When you install the Dropbox application, it creates a special folder under your user folder – this is your ‘Dropbox’. Any files you put in this folder are automatically uploaded to your online storage area. These files are also accessible through the Dropbox website on any computer that has an internet connection. All you have to do is login with your username and password.
The point of Dropbox is that when you install it on a second computer, the contents of your Dropbox are synchronized on both computers. Make a change to a file in your Dropbox on one computer and those changes appear on the other computer. Install it on a third and the same files are synchronized on all three. Install it on your iPhone and … well, you get the idea.
Dropbox is clean, simple and easy to understand. In fact, it’s so simple it doesn’t even have a user interface, beyond a small set of preferences. It works automatically and seamlessly, on Mac OS, Windows and Linux.
I’ve installed Dropbox for three clients and they are all very satisfied. Two have both a desktop computer and a laptop, with files they want to maintain and backup on both. Instead of going nuts trying to keep both machines in sync by copying or emailing files back and forth, they just work inside their Dropbox and their files remain synchronized and backed up offsite. They get the bonus of a local backup by having their important files stored on both computers. Both clients have less than 2GB of data that needs to be backed up, which means they get their offsite backup free.
The third client uses Dropbox to keep specific files synchronized between two desktop PCs.

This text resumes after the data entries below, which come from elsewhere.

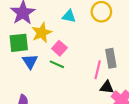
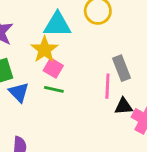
cyan triangle: (69, 16) -> (57, 25), size x1.5
yellow star: (42, 33) -> (44, 50), moved

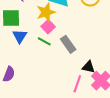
gray rectangle: (122, 68) -> (68, 44), moved, turned -30
pink line: (107, 86) -> (77, 84), moved

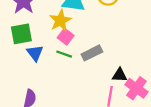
gray rectangle: (68, 44) -> (92, 53), turned -72

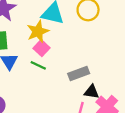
gray rectangle: (92, 53) -> (79, 73), moved

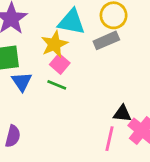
gray rectangle: (79, 73) -> (106, 40), moved

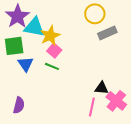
cyan triangle: (71, 22) -> (34, 27), moved
gray rectangle: (106, 40) -> (107, 33), moved

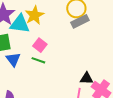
gray rectangle: (107, 33) -> (80, 21), moved
yellow star: (50, 36) -> (34, 15), moved

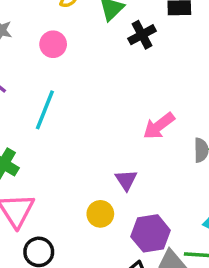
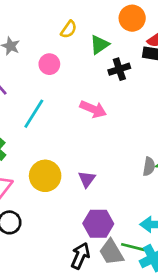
pink arrow: (159, 126) -> (93, 109), moved, turned -130
yellow circle: (100, 214) -> (45, 176), moved, size x1.5

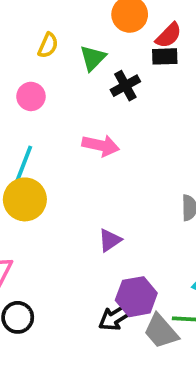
yellow circle: (45, 176) -> (25, 199), moved
purple triangle: (87, 179) -> (110, 240), turned 30
black arrow: (80, 256) -> (116, 317), moved, turned -135

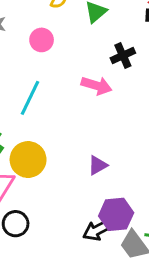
black cross: (125, 86) -> (123, 55), moved
yellow circle: (25, 199) -> (28, 160), moved

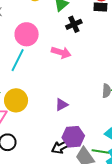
pink circle: (42, 40) -> (27, 34), moved, size x1.5
black cross: (123, 55) -> (74, 24), moved

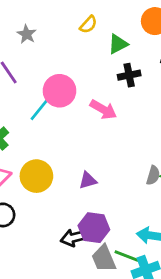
pink circle: (27, 34) -> (60, 91), moved
yellow circle: (16, 100) -> (36, 176), moved

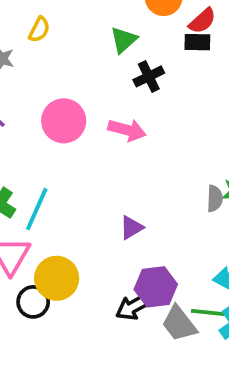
yellow semicircle: (88, 25) -> (39, 30), moved
cyan line: (42, 107) -> (37, 209), moved
yellow circle: (36, 176) -> (57, 278), moved

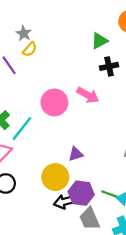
yellow semicircle: (39, 30) -> (30, 49), moved
pink circle: (64, 121) -> (54, 102), moved
yellow circle: (57, 278) -> (55, 177), moved
green line: (208, 313) -> (111, 195), moved

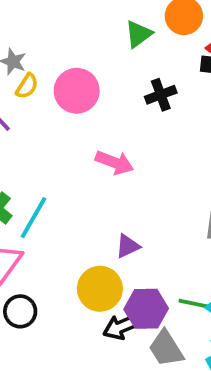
green triangle: (99, 41) -> (138, 34), moved
pink arrow: (88, 95) -> (114, 162), moved
pink circle: (54, 102) -> (77, 91), moved

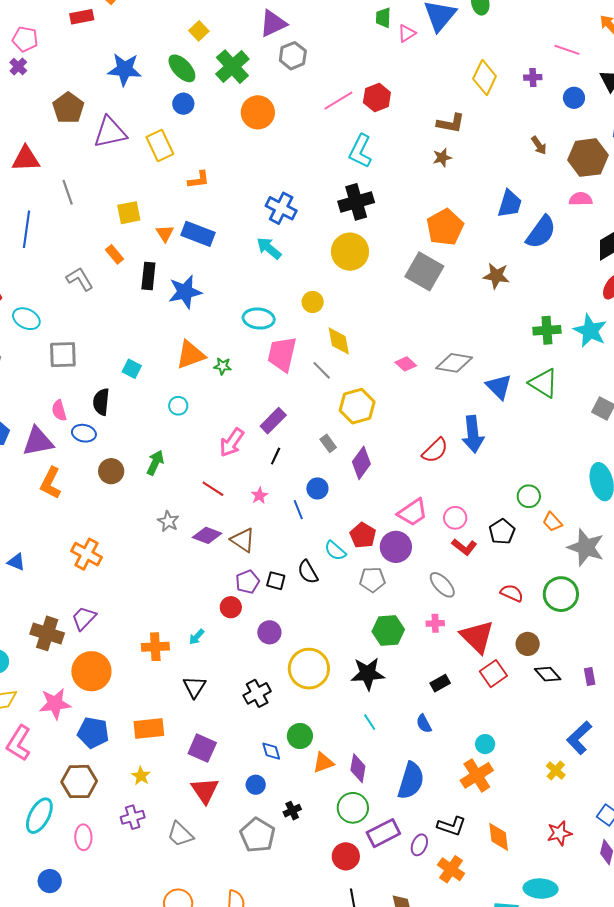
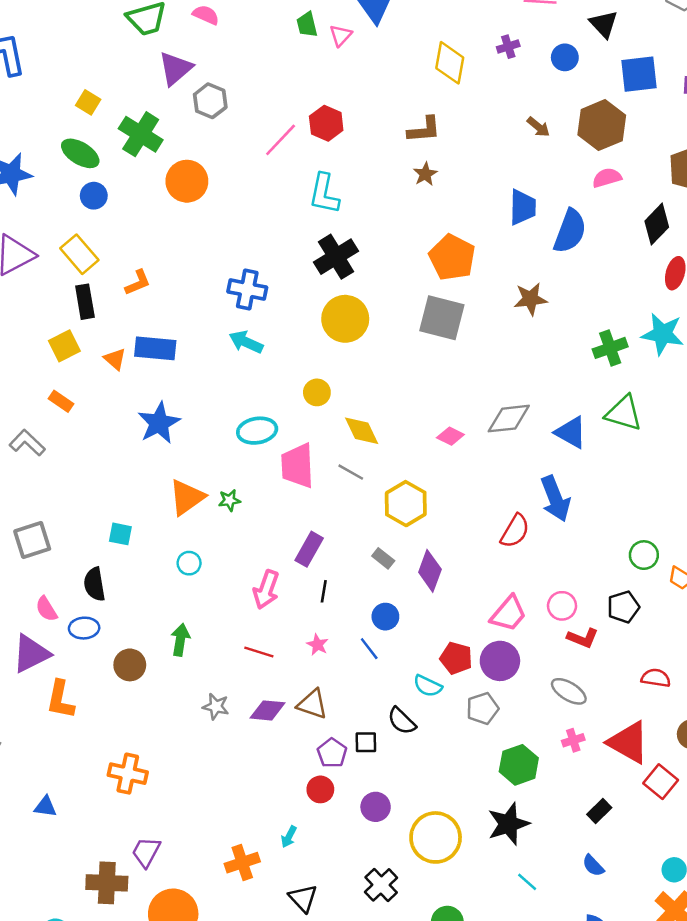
black rectangle: (148, 276) -> (85, 302), moved
black pentagon: (502, 532) -> (623, 607), turned 30

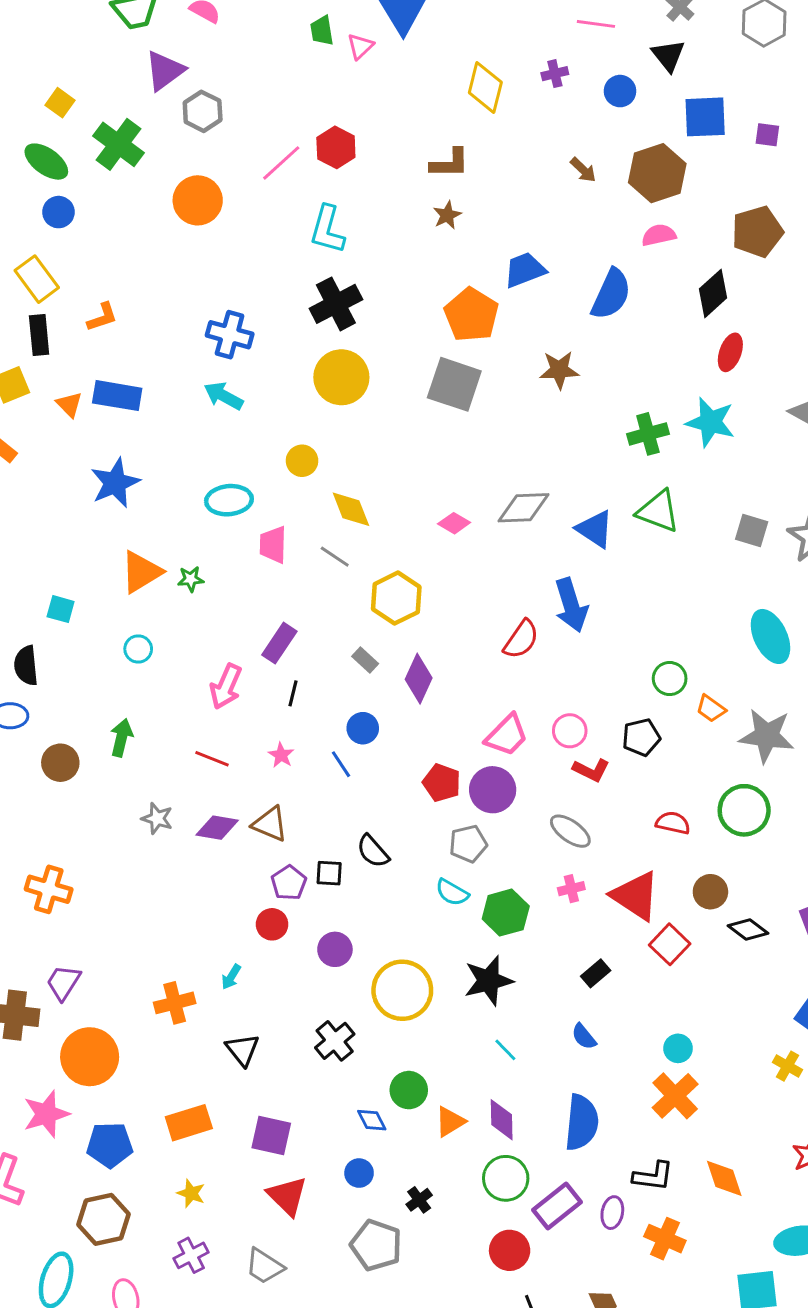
orange circle: (187, 181) -> (198, 200), moved
blue trapezoid: (523, 207) -> (525, 270), moved, turned -117
pink trapezoid: (297, 466) -> (273, 545), size x0.7
cyan semicircle: (428, 686) -> (452, 893), moved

One PC runs his CAD program, the other controls his CNC milling machine. He told me having Dropbox is saving him an hour of file sharing chores every day, while also preventing multiple version confusion.
Here’s why Dropbox isn’t a solution to our offsite backup needs:
- We have a couple of hundred GB of data to backup and Dropbox gets expensive at that level.
- We don’t want the hundreds of GB of data we’re backing up to be duplicated across all our computers.
- We don’t want to move the hundreds of thousands of files we’re backing up into the Dropbox folder.
Nevertheless, I will continue to use Dropbox for what it does so well and to recommend it whenever it makes sense.